Shocked, Fine contacted the city's
Landmarks Commission and department of planning and development,
neither of which, he asserts, was aware that the 17-story building,
located in Chicago's historic Loop—once a dense collection of
1920s structures that recently has suffered high levels of vacancies—had
been slated for demolition.
Designed by architect Alfred S. Alschuler,
who designed two Chicago landmarks—the London Guarantee Building
and Goldblatt's department store—the classical-style building,
affectionately called the Merc, flourished as an active trading
platform for mercantile goods until 1972, when the exchange outgrew
its space and relocated. Large arched windows and a series of
bas-relief carved stone panels depicting hens, eggs, fowl, and
people selling goods adorn the limestone exterior. Inside, the
former trading room's gilded elevators, gold-leafed moldings,
and white marble are still in excellent condition, according to
Preservation Chicago.
For Fine, the impending demise of the
Mercantile Exchange exemplifies a larger problem among city agencies.
"The irony here is that the Building Department is on the eighth
floor [of City Hall], and the Department of Planning is on the
10th, but unless we happen to see scaffolding going up on a building
and call to find out what's going on, nothing is ever communicated,"
he says. "No one ever knows until it's too late."
Whether or not it's too late for the
former Mercantile Exchange still remains to be seen. The owner
of the mixed-use commercial building, CC Industries, headed by
William Crown of the city's wealthy Crown family, has erected
demolition scaffolding up to the fourth floor. All tenants (the
Merc was at 97 percent occupancy when the permit was issued in
late February) were told to be out by Sept. 30.

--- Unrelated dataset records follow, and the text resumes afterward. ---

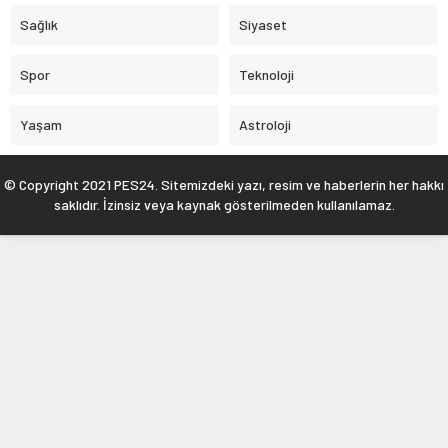
Sağlık
Siyaset
Spor
Teknoloji
Yaşam
Astroloji
© Copyright 2021 PES24. Sitemizdeki yazı, resim ve haberlerin her hakkı
saklıdır. İzinsiz veya kaynak gösterilmeden kullanılamaz.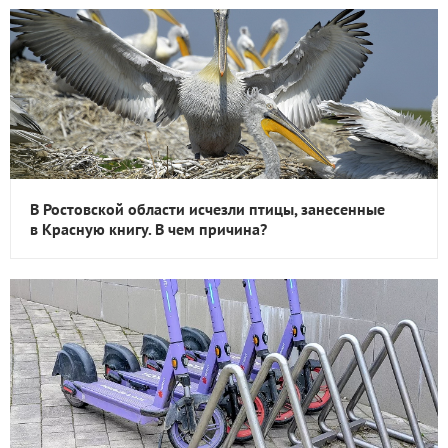
В Ростовской области исчезли птицы, занесенные
в Красную книгу. В чем причина?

When CC Industries announced plans
last year to build a high-rise office complex on a parking lot
directly north of the building, the local architectural community
welcomed a proposal to develop a key urban corner. But several
months later, the owner's intention to also tear down the former
center of trade became apparent. Despite being labeled a structure
of local significance in a 1996 city-led survey of more than 17,000
historic buildings, the Merc lacks landmark status and any official
protection to keep it standing.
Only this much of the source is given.